IMPOSTO ÚNICO – O Congresso Nacional tem duas propostas
Publicado em 22/03/2021 12:11 | Atualizado em 23/10/2023 13:20Newton Gomes e Júlia Gomes
22.03.2021
A Comissão Mista da Reforma Tributária, que funciona atualmente no Congresso Nacional, também está analisando a PEC 110, cuja origem é o Senado, e a PEC 45, que está na Câmara.
Nessas duas Propostas de Emenda Constitucional (PEC), foram apresentadas muitas Emendas (144 para a PEC 110 e 249 para a PEC 45). Entre essas Emendas, existem duas que propõem a criação do Imposto Único.

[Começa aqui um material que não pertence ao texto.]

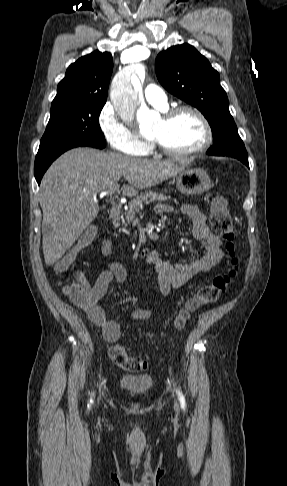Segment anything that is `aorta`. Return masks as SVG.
<instances>
[{"label": "aorta", "instance_id": "1", "mask_svg": "<svg viewBox=\"0 0 287 486\" xmlns=\"http://www.w3.org/2000/svg\"><path fill=\"white\" fill-rule=\"evenodd\" d=\"M141 90L137 75L122 72L112 81L110 98L123 120L131 122L136 119L140 128H150L153 114L142 101Z\"/></svg>", "mask_w": 287, "mask_h": 486}]
</instances>
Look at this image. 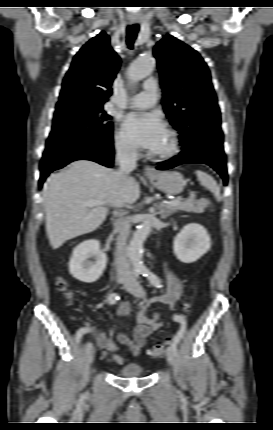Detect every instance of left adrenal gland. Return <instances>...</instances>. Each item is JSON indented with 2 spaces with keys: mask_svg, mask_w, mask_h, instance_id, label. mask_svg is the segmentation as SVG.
Returning a JSON list of instances; mask_svg holds the SVG:
<instances>
[{
  "mask_svg": "<svg viewBox=\"0 0 273 430\" xmlns=\"http://www.w3.org/2000/svg\"><path fill=\"white\" fill-rule=\"evenodd\" d=\"M160 210H161L160 215H161V218L163 219H166L170 214L173 213L172 211L166 210L164 208H160Z\"/></svg>",
  "mask_w": 273,
  "mask_h": 430,
  "instance_id": "left-adrenal-gland-1",
  "label": "left adrenal gland"
}]
</instances>
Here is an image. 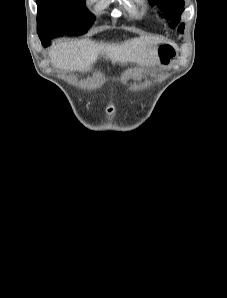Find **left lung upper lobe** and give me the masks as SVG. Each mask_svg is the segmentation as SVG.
<instances>
[{
	"label": "left lung upper lobe",
	"instance_id": "obj_1",
	"mask_svg": "<svg viewBox=\"0 0 227 298\" xmlns=\"http://www.w3.org/2000/svg\"><path fill=\"white\" fill-rule=\"evenodd\" d=\"M151 4H157L158 7L163 11V16L168 19L171 23V27L178 24L181 13L184 10V0H148ZM178 31L183 33L184 24L181 23L178 26Z\"/></svg>",
	"mask_w": 227,
	"mask_h": 298
}]
</instances>
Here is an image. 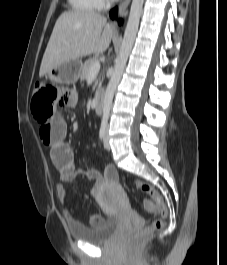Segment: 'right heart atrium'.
Wrapping results in <instances>:
<instances>
[{"label": "right heart atrium", "mask_w": 227, "mask_h": 265, "mask_svg": "<svg viewBox=\"0 0 227 265\" xmlns=\"http://www.w3.org/2000/svg\"><path fill=\"white\" fill-rule=\"evenodd\" d=\"M100 6H104L108 3V0H99Z\"/></svg>", "instance_id": "right-heart-atrium-1"}]
</instances>
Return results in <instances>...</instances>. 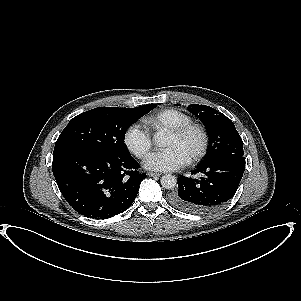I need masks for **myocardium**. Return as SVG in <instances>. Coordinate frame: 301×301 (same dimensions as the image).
<instances>
[{"instance_id":"1","label":"myocardium","mask_w":301,"mask_h":301,"mask_svg":"<svg viewBox=\"0 0 301 301\" xmlns=\"http://www.w3.org/2000/svg\"><path fill=\"white\" fill-rule=\"evenodd\" d=\"M192 131H195L199 135V143L195 150L186 158V162H193L199 159L204 154L205 149L207 147V134L204 128L199 124L190 123L179 128L165 131V136L175 138H182Z\"/></svg>"}]
</instances>
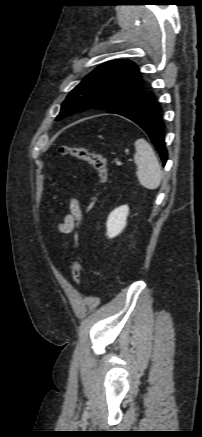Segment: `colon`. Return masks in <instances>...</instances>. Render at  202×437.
Masks as SVG:
<instances>
[{
    "label": "colon",
    "instance_id": "obj_1",
    "mask_svg": "<svg viewBox=\"0 0 202 437\" xmlns=\"http://www.w3.org/2000/svg\"><path fill=\"white\" fill-rule=\"evenodd\" d=\"M57 151L60 155L72 156L88 163L96 171L100 183L105 184L108 182L109 173L107 164L100 154L81 146H61ZM71 274L73 282L79 284L82 277V266L78 259H75L72 263Z\"/></svg>",
    "mask_w": 202,
    "mask_h": 437
}]
</instances>
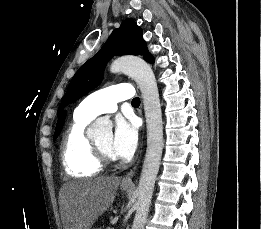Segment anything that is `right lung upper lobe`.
Masks as SVG:
<instances>
[{"label":"right lung upper lobe","instance_id":"cb5924a9","mask_svg":"<svg viewBox=\"0 0 261 229\" xmlns=\"http://www.w3.org/2000/svg\"><path fill=\"white\" fill-rule=\"evenodd\" d=\"M64 119H65V112H63L62 115H61V117L59 118V120H58V122H57V126H58V125H63Z\"/></svg>","mask_w":261,"mask_h":229}]
</instances>
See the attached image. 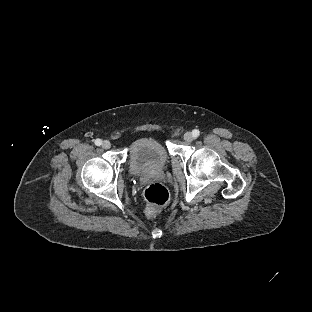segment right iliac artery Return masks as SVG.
Masks as SVG:
<instances>
[{
	"mask_svg": "<svg viewBox=\"0 0 312 312\" xmlns=\"http://www.w3.org/2000/svg\"><path fill=\"white\" fill-rule=\"evenodd\" d=\"M95 144H96L97 146H100V145L102 144V141H101L100 139H96V140H95Z\"/></svg>",
	"mask_w": 312,
	"mask_h": 312,
	"instance_id": "obj_1",
	"label": "right iliac artery"
}]
</instances>
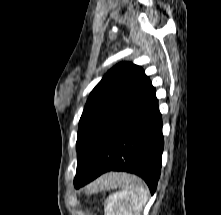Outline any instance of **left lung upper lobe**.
Instances as JSON below:
<instances>
[{
    "label": "left lung upper lobe",
    "instance_id": "obj_1",
    "mask_svg": "<svg viewBox=\"0 0 221 215\" xmlns=\"http://www.w3.org/2000/svg\"><path fill=\"white\" fill-rule=\"evenodd\" d=\"M149 81L140 66L122 62L109 70L95 86L79 121L74 181L84 178L115 119L141 94Z\"/></svg>",
    "mask_w": 221,
    "mask_h": 215
}]
</instances>
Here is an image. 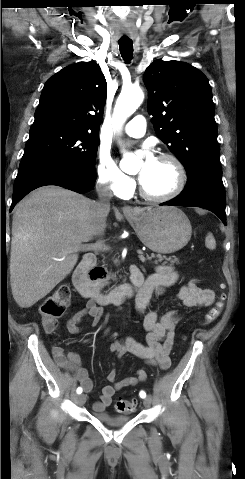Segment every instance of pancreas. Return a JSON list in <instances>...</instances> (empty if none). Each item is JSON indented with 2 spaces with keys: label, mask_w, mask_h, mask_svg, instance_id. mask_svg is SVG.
Returning <instances> with one entry per match:
<instances>
[{
  "label": "pancreas",
  "mask_w": 245,
  "mask_h": 479,
  "mask_svg": "<svg viewBox=\"0 0 245 479\" xmlns=\"http://www.w3.org/2000/svg\"><path fill=\"white\" fill-rule=\"evenodd\" d=\"M156 258L157 259L154 261L155 264H158L159 262H162L164 259H165L164 264H166L167 261H169L171 265H173L175 263L179 264V259L175 256H170V257L166 258V257H163L161 255H156ZM140 259L143 262L146 261V259L144 257H141ZM148 259L151 260V258H148ZM110 279H116V276L114 274L108 273L107 276L102 280L103 284L104 285L108 284V281Z\"/></svg>",
  "instance_id": "pancreas-1"
}]
</instances>
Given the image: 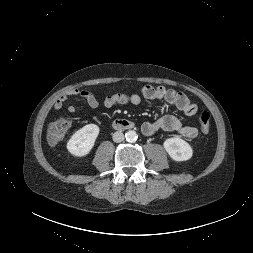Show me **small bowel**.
<instances>
[{
  "label": "small bowel",
  "mask_w": 253,
  "mask_h": 253,
  "mask_svg": "<svg viewBox=\"0 0 253 253\" xmlns=\"http://www.w3.org/2000/svg\"><path fill=\"white\" fill-rule=\"evenodd\" d=\"M73 96L82 97L91 108L99 106V99L97 95L91 91L72 89L61 95L54 104V110L58 111L62 108L63 104ZM157 100H164L168 105L175 106L186 117H192L197 112V106L190 102L187 95L181 91L168 89L164 86L145 85L137 93H114L107 96L104 100V105L108 108L115 105H140L147 103L153 105ZM68 112L74 114L76 108L70 106ZM141 130L144 135L150 136L159 130L168 132H177L183 138L192 140L197 137L198 130L194 126H185L175 116L166 115L156 121H148L142 124Z\"/></svg>",
  "instance_id": "c3829d8e"
}]
</instances>
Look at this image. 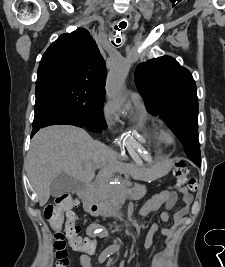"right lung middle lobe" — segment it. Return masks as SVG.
Listing matches in <instances>:
<instances>
[{"instance_id":"right-lung-middle-lobe-1","label":"right lung middle lobe","mask_w":225,"mask_h":267,"mask_svg":"<svg viewBox=\"0 0 225 267\" xmlns=\"http://www.w3.org/2000/svg\"><path fill=\"white\" fill-rule=\"evenodd\" d=\"M36 88L49 92L89 131L100 133L107 128L102 114V91L82 81L58 76L37 80Z\"/></svg>"}]
</instances>
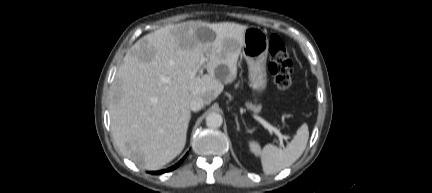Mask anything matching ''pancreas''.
<instances>
[{
  "label": "pancreas",
  "mask_w": 432,
  "mask_h": 193,
  "mask_svg": "<svg viewBox=\"0 0 432 193\" xmlns=\"http://www.w3.org/2000/svg\"><path fill=\"white\" fill-rule=\"evenodd\" d=\"M246 106H247L248 109H250V110H252L254 112H259L260 109H261L260 106L253 105L252 103H247Z\"/></svg>",
  "instance_id": "1"
}]
</instances>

Veja a justificação dos autores:
PEC 110 – Senado - A Emenda nº 6, do Senador Ângelo Coronel (PSD/BA), sugere a criação de um Imposto Único, com a seguinte justificação:
“Essa simplificação da malha tributária sem frustração de receitas será alcançada pela cobrança cumulativa sobre todas as transações financeiras entre contas correntes e pelos saques realizados, substituindo o atual e complexo modelo de cobranças de tributos federais, estaduais e municipais, por um tributo federal, o Imposto Brasil (IBr), um estadual (ICMS) e um municipal (ISS). Portanto, dentre os tributos federais, a proposta elimina o IRPJ, IRPF, CSLL, IPI, PIS, Cofins, IE, II, IOF, ITR, CIDE, Salário Educação, Contribuições Previdenciárias, do empregador e de empregados, e as Contribuições ao Sistema S. No âmbito estadual, a proposta mantém o ICMS, porém elimina o ITCMD e o IPVA. Já na esfera municipal, conserva-se o ISS e exclui-se o ITBI e o IPTU.

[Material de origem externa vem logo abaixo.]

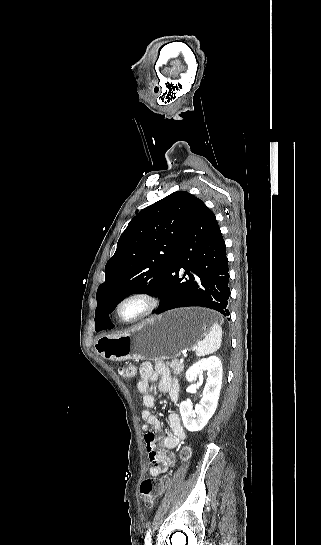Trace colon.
<instances>
[{"label":"colon","mask_w":321,"mask_h":545,"mask_svg":"<svg viewBox=\"0 0 321 545\" xmlns=\"http://www.w3.org/2000/svg\"><path fill=\"white\" fill-rule=\"evenodd\" d=\"M120 375L127 379L131 380L135 376V368L133 365H124L119 368ZM188 452L186 450L182 451L181 456L183 458L187 457ZM167 484L166 478H155L150 477L142 481L140 485V497L142 502L150 507L152 506L156 499L163 493Z\"/></svg>","instance_id":"1"}]
</instances>
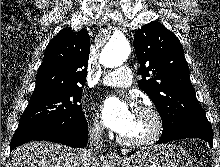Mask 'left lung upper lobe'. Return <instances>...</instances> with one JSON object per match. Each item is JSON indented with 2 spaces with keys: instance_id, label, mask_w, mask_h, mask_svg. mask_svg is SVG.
<instances>
[{
  "instance_id": "obj_1",
  "label": "left lung upper lobe",
  "mask_w": 220,
  "mask_h": 167,
  "mask_svg": "<svg viewBox=\"0 0 220 167\" xmlns=\"http://www.w3.org/2000/svg\"><path fill=\"white\" fill-rule=\"evenodd\" d=\"M134 47L142 79L138 86L156 106L162 133H174L192 121L207 119L190 82L182 45L174 33L152 21L137 30Z\"/></svg>"
}]
</instances>
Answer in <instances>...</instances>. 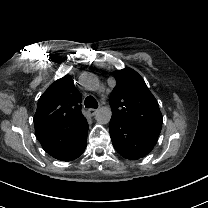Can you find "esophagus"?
<instances>
[{
	"instance_id": "34e87169",
	"label": "esophagus",
	"mask_w": 208,
	"mask_h": 208,
	"mask_svg": "<svg viewBox=\"0 0 208 208\" xmlns=\"http://www.w3.org/2000/svg\"><path fill=\"white\" fill-rule=\"evenodd\" d=\"M98 110L99 109H97V108H89L88 110H87V112H88V114H89V116H94L97 112H98Z\"/></svg>"
}]
</instances>
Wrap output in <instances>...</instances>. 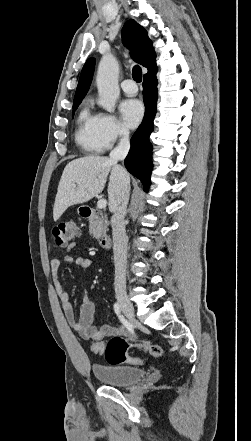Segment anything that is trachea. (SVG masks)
<instances>
[{"label":"trachea","instance_id":"1","mask_svg":"<svg viewBox=\"0 0 251 441\" xmlns=\"http://www.w3.org/2000/svg\"><path fill=\"white\" fill-rule=\"evenodd\" d=\"M133 73H132V77L136 82H141L142 81V70L138 65H135L133 67Z\"/></svg>","mask_w":251,"mask_h":441}]
</instances>
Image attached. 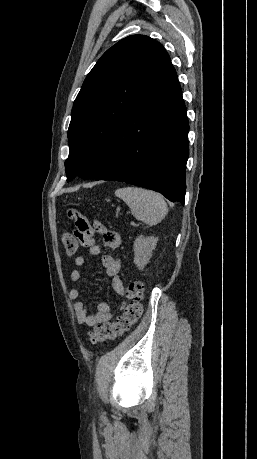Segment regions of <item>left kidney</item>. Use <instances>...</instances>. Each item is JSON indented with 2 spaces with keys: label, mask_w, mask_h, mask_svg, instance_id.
I'll return each instance as SVG.
<instances>
[{
  "label": "left kidney",
  "mask_w": 257,
  "mask_h": 459,
  "mask_svg": "<svg viewBox=\"0 0 257 459\" xmlns=\"http://www.w3.org/2000/svg\"><path fill=\"white\" fill-rule=\"evenodd\" d=\"M157 244V238L150 236L145 237L143 235L138 236L133 245L134 250V263L139 270H143L145 265L148 264L152 251L155 249Z\"/></svg>",
  "instance_id": "5707ae66"
}]
</instances>
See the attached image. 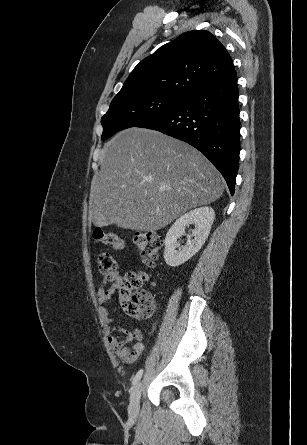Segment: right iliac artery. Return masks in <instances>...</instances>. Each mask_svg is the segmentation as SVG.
I'll use <instances>...</instances> for the list:
<instances>
[{
	"label": "right iliac artery",
	"instance_id": "82829eb1",
	"mask_svg": "<svg viewBox=\"0 0 307 445\" xmlns=\"http://www.w3.org/2000/svg\"><path fill=\"white\" fill-rule=\"evenodd\" d=\"M142 374H143V369H140L132 381L133 385H135L141 379Z\"/></svg>",
	"mask_w": 307,
	"mask_h": 445
}]
</instances>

PEC 45 – Câmara - A Emenda nº 2, do deputado Luciano Bivar (PSL-PE), também propõe a criação de um Imposto Único, com a seguinte justificação:
“A ideia do IUF é simples: sobre as transações efetuadas no sistema bancário incidirá uma alíquota fixa sobre cada débito e crédito. Os tributos arrecadatórios federais, exceto o imposto de renda (IR), serão todos extintos (IPI, IOF, ITR, Cofins, CSLL, contribuições previdenciárias sobre a folha e loterias, Sistema S, Salário Educação, Cide-combustíveis, Cide-remessas e a possibilidade de instituição do IGF). Permanecerão apenas o IUF, o IR, os tributos de natureza extrafiscal (instrumento de regulação de política econômica, como os impostos e contribuições sobre comércio exterior), as taxas pela prestação de serviços, os tributos que se caracterizam como poupança do trabalhador (FGTS e PIS) e as contribuições previdenciárias individuais.”
COMENTÁRIOS FINAIS: A Emenda nº 6, do Senado (que cria o IBr), mantém o ICMS e o ISS, enquanto que a Emenda nº 2, da Câmara, cria o IUF – Imposto Único Federal, mas mantém o IR.